Por Vicente Verdú * La palabra Kennedy ha
representado lo más selecto e íntimo de Estados Unidos contemporáneo. ¿La maldición
de los Kennedy significará también, ahora, la maldición de América? El pueblo
norteamericano ha soslayado esta cuestión cada vez que la familia ha sido asaltada por
otra nueva desgracia. Pero ahora, sin embargo, es demasiado. O, para decirlo de un golpe:
ahora es el fin. A John F. Kennedy Jr. ya no lo sucederá nadie en la redención de su
muerte y acaso tampoco en la vindicación de su apellido. No hay descendencia que pueda
superar su muerte, no hay siquiera una esposa de luto y afligida donde orientar la
solidaridad y el mar de lágrimas. Con la inmersión del Piper Saratoga en algún punto
indefinido de la costa del Atlántico se hunde la presencia de los Kennedy en el mundo
real y acaba inesperadamente el gran relato. La parentela que sigue viva es ya residual o
irrelevante en la continuación de la mitología. Desaparecido John-John entre el
estruendo del océano no pervive figura alguna por liquidar, ya no queda en la doble
acepción un Kennedy con cabeza.
Sobre un país de granjeros, los Kennedy lograron el estatuto de una familia
aristocrática, dentro de lo más americano de su presente y lo mejor de su pasado
europeo. Cualquier cosa de lo que sucedía en el seno de esa familia ha ocupado a los
norteamericanos de forma parecida a como han interesado los avatares de la familia Windsor
a los británicos. La dinastía de Massachussets ha procurado al país razones de orgullo
y de zozobra en una larga secuencia de tragedias y heroísmos con cuya identificación se
ha conmovido una y otra vez el pueblo de Estados Unidos.
No ha habido presidente a lo largo del siglo que haya logrado mayor existencia en el
territorio mediático que John Fitzgerald Kennedy. Más allá de la generación de los
baby boomers, supervivientes del 68, los jóvenes o los adolescentes norteamericanos
de hoy que visitan la Casa Blanca se detienen ante el retrato de su presidente asesinado
como ante la estampa de un héroe, un salvador, un santo. De tal sustancia gloriosa la
reliquia fue un niño de tres años que saludaba el paso del ataúd donde yacía su padre.
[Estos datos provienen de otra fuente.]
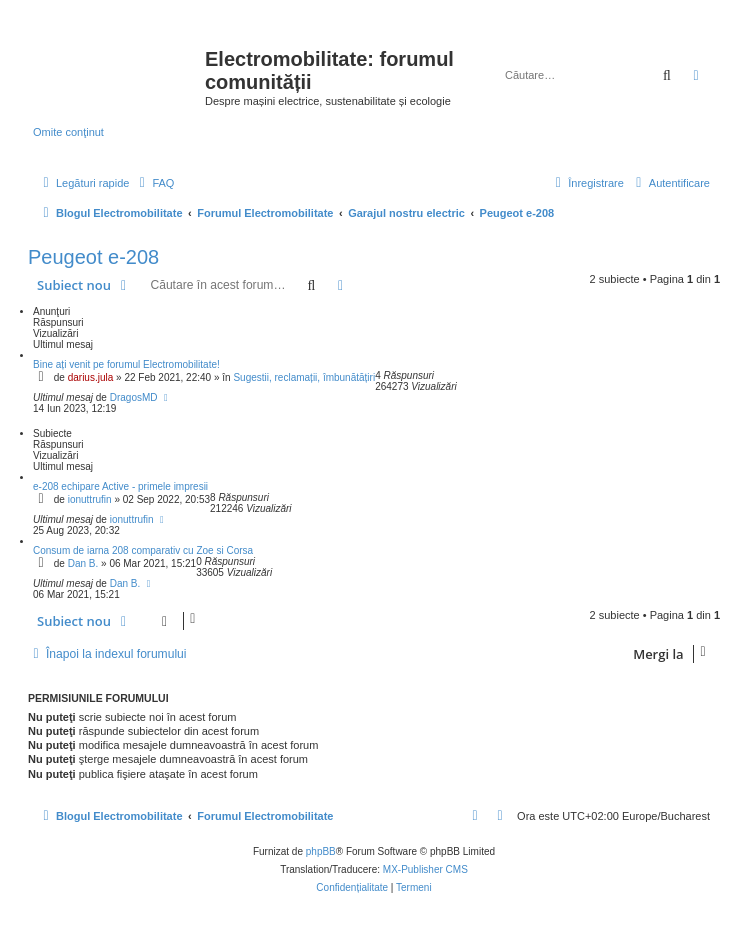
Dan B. (83, 563)
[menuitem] (154, 183)
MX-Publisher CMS (425, 869)
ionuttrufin (90, 499)
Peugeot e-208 (93, 257)
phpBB (321, 851)
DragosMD (134, 397)
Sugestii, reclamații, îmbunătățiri (304, 377)
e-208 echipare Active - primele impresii (120, 486)
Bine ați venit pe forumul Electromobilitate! (126, 364)
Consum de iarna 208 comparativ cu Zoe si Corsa (143, 550)
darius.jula (91, 377)
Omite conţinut (68, 132)
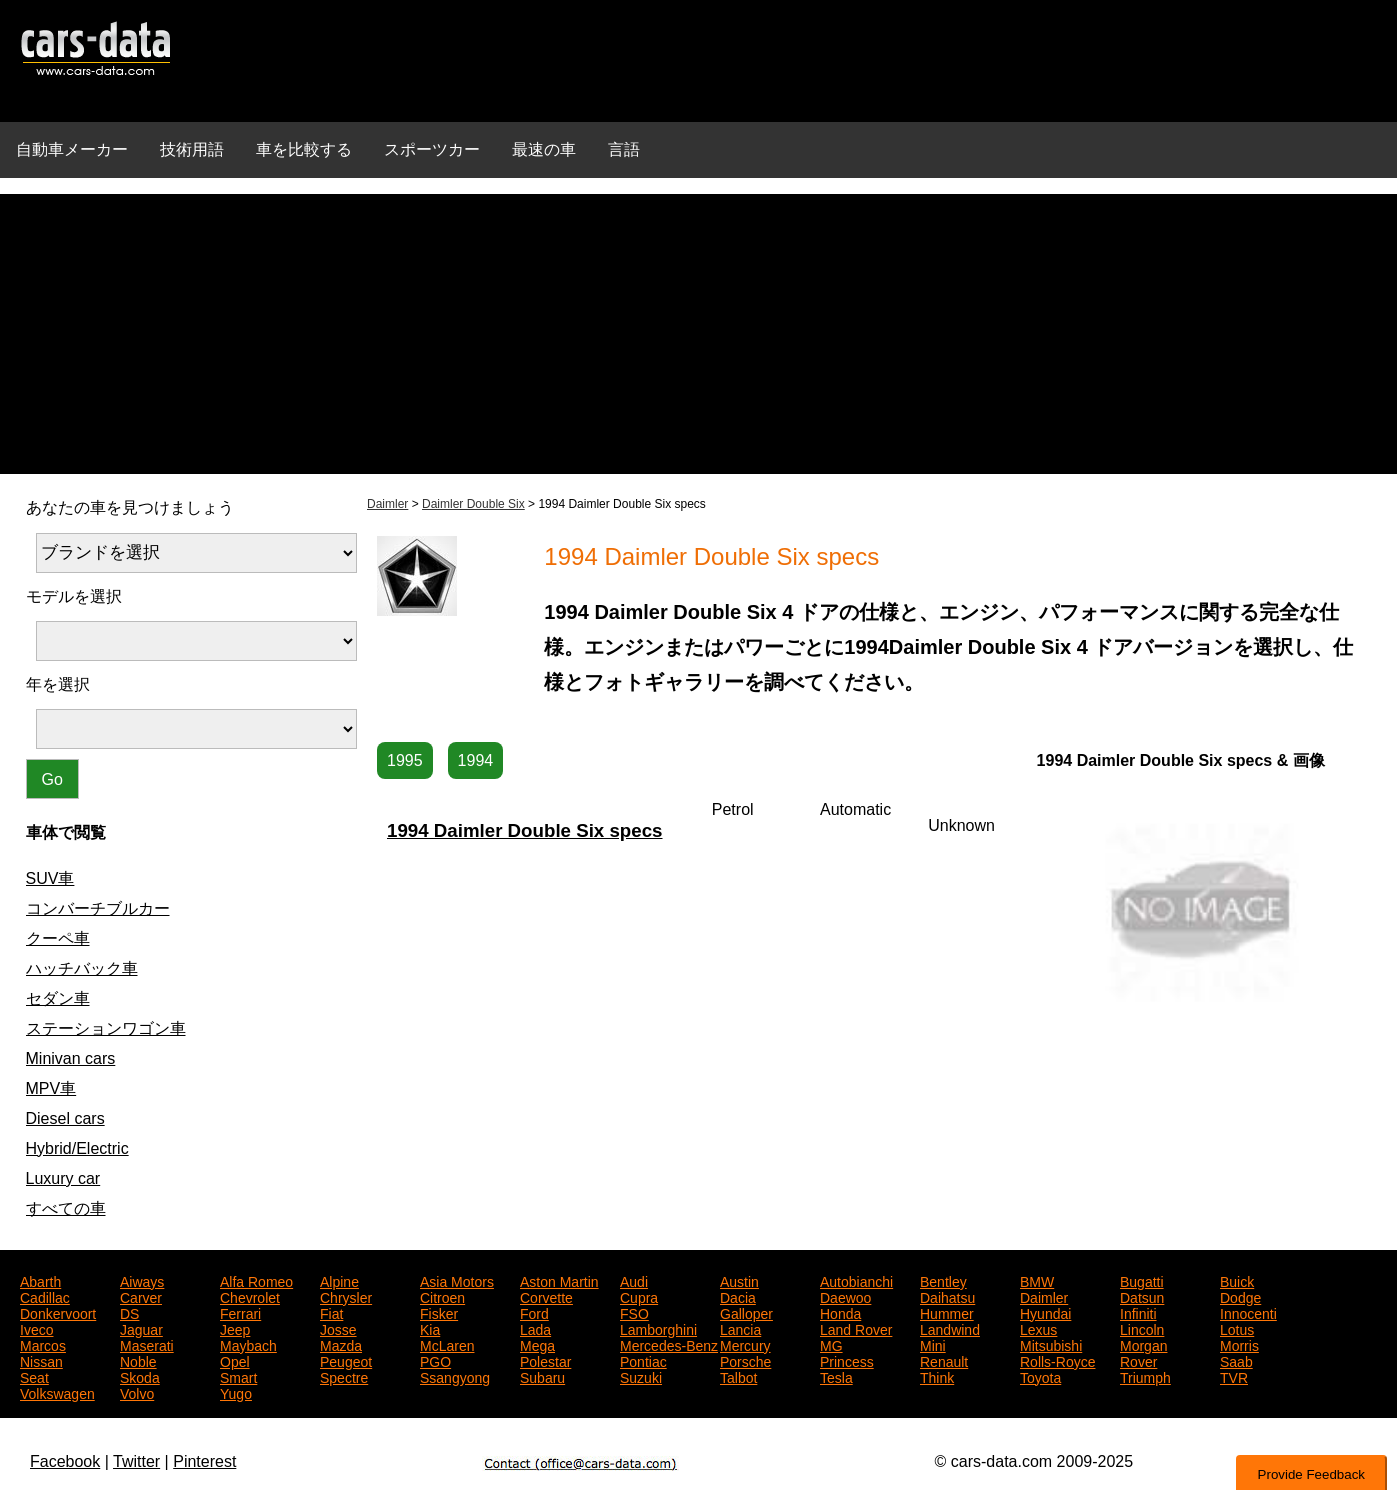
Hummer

A partir de aquel 25 de noviembre de 1963 el pueblo norteamericano acogió en su corazón
a John-John con un sentimiento duplicado. De una parte era el nuevo fragmento inocente y
desamparado de la patria. De la otra, era la insignia de un futuro presidente que
prolongaría la vivencia del Kennedy obsesivamente muerto y libraría al país de su
pecado. Poco importó, más tarde, que el chico creciera sin vocación política: su
familia lo educó con la orientación y el esmero que se reserva para los candidatos a
gobernar la nación.
Nunca, a pesar de que diera fundadas razones para suponerlo medianamente dotado (no lo
aceptaron en Harvard, suspendió por dos veces el examen de ingreso en el Colegio de
Abogados de Nueva York) o demostradamente trivial, se lo descartó para aspirar a la
presidencia. ¿Sería el candidato ideal del año 2004, cuando hubiera logrado la edad en
la que en Estados Unidos se acepta a un presidente?
Más que los valores intrínsecos lo que en la vida mediática cuenta es la entrevista y
John F. Kennedy había aprendido a ser brillante ante la prensa. Era, además,
fotogénico, televisivo, encantador, apuesto. Lo poseía todo para encantar a mujeres de
cualquier clase social y para convencer a cualquier votante cuya decisiva relación con el
candidato es la relación con su imagen. Lo que la sociedad de Estados Unidos ha perdido,
por tanto, con la disolución de este galán es un patrimonio de primera clase. Ha perdido
el enlace auténtico con la herencia del alma norteamericana rica y culta. Ha perdido la
estela de un mito y, sobre todo, el porvenir de cualquier fantasía aristocrática con
capacidad de persuasión. Si algo se parece hoy, en tiempos de la comunicación global, a
la muerte de John-John es la muerte de Lady Di. Pero si algo los distingue es que si con
Diana moría un personaje de nuestro tiempo, con la muertedel Kennedy Junior muere, para
los norteamericanos, una época. El siglo mismo.
* Publicado en el diario español El País.